Data contracts anti-pattern #3: Vanity SLOs
Hello 👋 Welcome to the third part in my series of data contract anti-patterns, following on from:
This one is all about defining SLOs that actually make a difference.
There’s also links to articles on semantic vs context layers, building a semantic layer at Lyft, and data contracts in KCL.
Data contracts anti-pattern #3: Vanity SLOs
There’s been a top-down directive that every data product needs to have SLOs, and so the data producer sets some, but without any conversation with consumers. The data producer asks “what can I safely commit to?” rather than “what does the consumer need?”.
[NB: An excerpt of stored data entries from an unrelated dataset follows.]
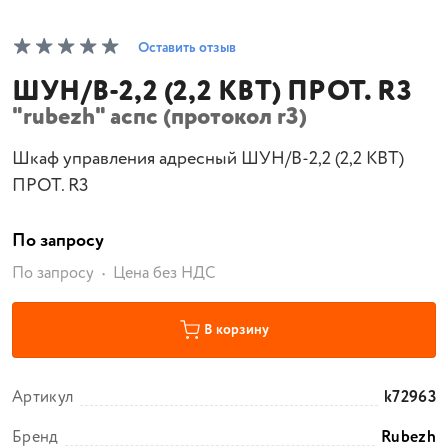
Оставить отзыв
ШУН/В-2,2 (2,2 КВТ) ПРОТ. R3
"rubezh" аспс (протокол r3)
Шкаф управления адресный ШУН/В-2,2 (2,2 КВТ)
ПРОТ. R3
По запросу
По запросу
Цена без НДС
В корзину
Артикул
k72963
Бренд
Rubezh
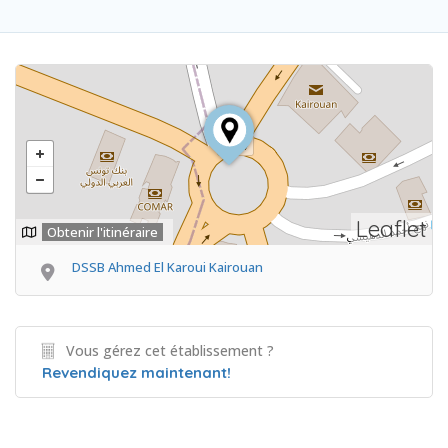
Leaflet
Obtenir l'itinéraire
DSSB Ahmed El Karoui Kairouan
Vous gérez cet établissement ?
Revendiquez maintenant!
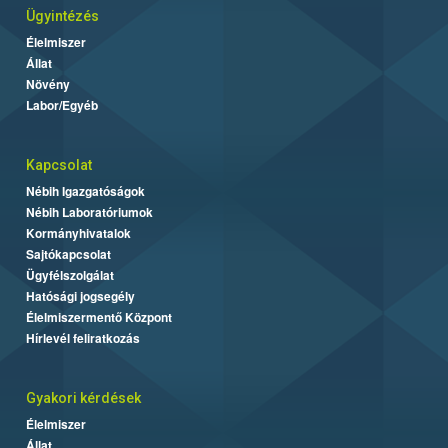
Ügyintézés
Élelmiszer
Állat
Növény
Labor/Egyéb
Kapcsolat
Nébih Igazgatóságok
Nébih Laboratóriumok
Kormányhivatalok
Sajtókapcsolat
Ügyfélszolgálat
Hatósági jogsegély
Élelmiszermentő Központ
Hírlevél feliratkozás
Gyakori kérdések
Élelmiszer
Állat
Their targets are calibrated to avoid alerts, not to reflect consumer requirements.
This happens because the data producers are asked to define SLOs unilaterally, which creates the wrong incentive. Minimising alerts is the rational choice.
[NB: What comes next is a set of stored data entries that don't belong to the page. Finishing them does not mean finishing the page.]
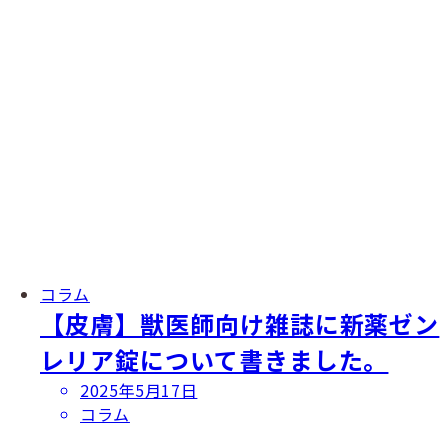
コラム
【皮膚】獣医師向け雑誌に新薬ゼン
レリア錠について書きました。
投
2025年5月17日
稿
コラム
日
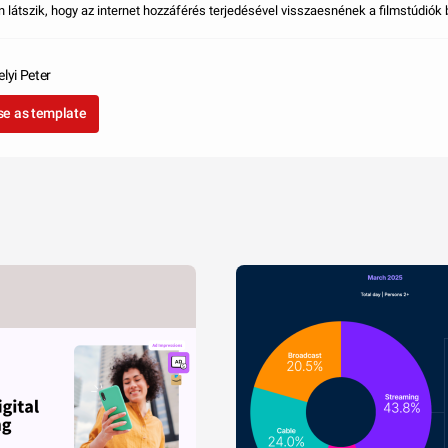
 látszik, hogy az internet hozzáférés terjedésével visszaesnének a filmstúdiók 
elyi Peter
se as template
This results in targets disconnected from what consumers are actually building against.

Now, low SLOs are not necessarily a problem. If a consumer genuinely only needs data refreshed once a day, a daily freshness SLO is fine. The problem is the target has not been validated with the consumers.
To avoid this anti-pattern SLOs should be negotiated, not declared. The data consumers should be asking for SLOs to be defined because they have a business need to build on this data and need a certain level of reliability/performance. The data producers can then decide if that SLO is one they can commit to. If it is, great! If not, are the costs for the data producer to meet that (investment, rearchitecture, on-call rotas, etc.) worth the return for the business? That’s the negotiation.
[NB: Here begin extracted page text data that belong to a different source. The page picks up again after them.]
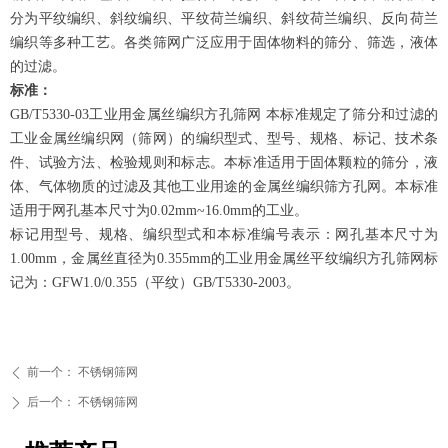
分为平纹编织、斜纹编织、平纹荷兰编织、斜纹荷兰编织、反向荷兰
编织等多种工艺。各类筛网广泛应用于固体物料的筛分、筛选，液体
的过滤。
标准：
GB/T5330-03工业用金属丝编织方孔筛网 本标准规定了筛分和过滤的
工业金属丝编织网（筛网）的编织型式、型号、规格、标记、技术条
件、试验方法、检验规则和标志。本标准适用于固体颗粒的筛分，液
体、气体物质的过滤及其他工业用途的金属丝编织筛方孔网。本标准
适用于网孔基本尺寸为0.02mm~16.0mm的工业。
标记用型号、规格、编织型式和本标准编号表示：网孔基本尺寸为
1.00mm，金属丝直径为0.355mm的工业用金属丝平纹编织方孔筛网标
记为：GFW1.0/0.355（平纹）GB/T5330-2003。
前一个：
不锈钢筛网
ꄴ
后一个：
不锈钢筛网
ꄲ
Of course, this does require data consumers to be able to articulate the value of the work. If they can do that, and do it well, there’s no reason why the case cannot be made to invest in higher SLOs for data products.
Interesting links
A semantic layer is not a context layer by Yali Sassoon
Interesting read on what a context layer does, and why that is beyond what a semantic layer does (which itself is still valuable).
Metric Semantic Layer: How Lyft Governs and Scales Key Data Definitions by Iraklikhorguani
Related to the above, this is a nice writeup of how Lyft built a semantic layer, driven by metadata, and with a focus on governance and ownership.
Enkinex ODCS Tutorial - Governance as Code by Rodrigo de Alvarenga Mattos
Nice tutorial showing how to define an ODCS data contract in code with KCL.
Being punny 😅
A ship carrying red paint collided with a ship carrying purple paint. Both crews thought to be marooned.